I’m pretty sure this is a bug, though I can’t figure out where it comes from.
When compiling for the Z-machine, Dialog is fine outputting Unicode characters, but it won’t accept them in input. So it’s fine to have a word like there’s (with a fancy apostrophe) in output, but it can’t appear in anything that’s used for parsing (i.e. in a (collect words)).
However, it also complains if they appear in a closure. Here’s a minimal example:
(program entry point)
(query {there’s})
To cause the error, compile like so:
dialogc mwe.dg stdlib.dg -t z5
The result:
Error: Unsupported character U+2019 in dictionary word '@there’s'.

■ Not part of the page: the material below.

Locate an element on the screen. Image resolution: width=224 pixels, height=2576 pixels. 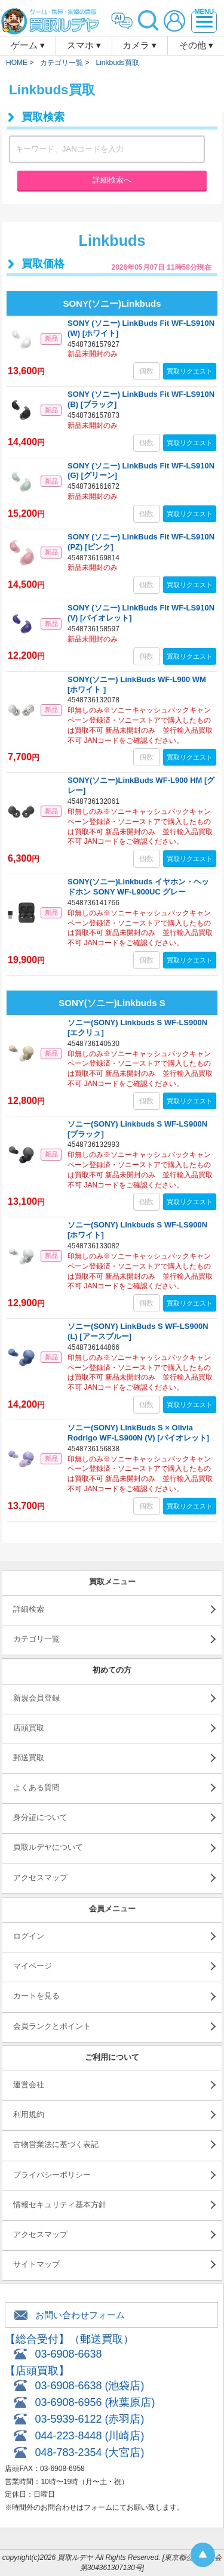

And now here’s the bizarre part. This bug disappears if you don’t include the standard library, even though no code from the standard library ever gets run.
My guess (knowing absolutely nothing about how the compiler works) is that the compiler just adds every words in closures to the dictionary as long as there is a (collect words), without trying to check if they can actually be collected?
It seems like a difficult/impossible problem to solve in general. Your example is simple so there’s definitely some improvement that could be made, but what if that query failed and the program proceded with the standard library code?
Or in an unrelated case, every variable could potentially contain a closure, and so on. So I guess the compiler simply took the easy path.
The way the Z-machine’s I/O works, there’s a 10-bit character encoding that’s somewhat configurable by the game (letting you put a certain number of non-ASCII characters into the charset), used for most input and output, and also a special opcode to print any 16-bit Unicode character, separate from the string-encoding system.
Currently Dialog doesn’t use any of that. If a non-ASCII character is output, it’s replaced with an ASCII equivalent (usually ?); if a non-ASCII character appears in a (collect words), the compiler rejects it.
Here’s the problem: if any closure ever appears inside a (collect words) or similar construction, Dialog considers every closure to be potentially used inside a (collect words), because internally, all closures are compiled together into a big routine.
And in the Standard Library, well, that’s always true, because (the full $) is used to parse disambiguation questions, and that uses closures in the list-printing mechanism.
That means this fails:
(program entry point)
*(repeat forever)
(line)
(get input $Words)
(collect $Obj)
(determine object $Obj)
*(object $Obj)
(from words)
*(dict $Obj)
(matching all of $Words)
(into $List)
$List
(query {ašdf})
(empty $Words) %% Fail and repeat if not empty
#apple
(dict *) apple red fruit
#pear
(dict *) (query {pear})
I’ve made a pull request to change this error to a warning. Now, it will instead say:
Warning: Unsupported character U+0161 in dictionary word ‘@ašdf’. This word will never be recognized by the parser.
So if the author can guarantee that the {ašdf} closure will never be used in parsing—which I can, in this example—then there’s nothing to worry about!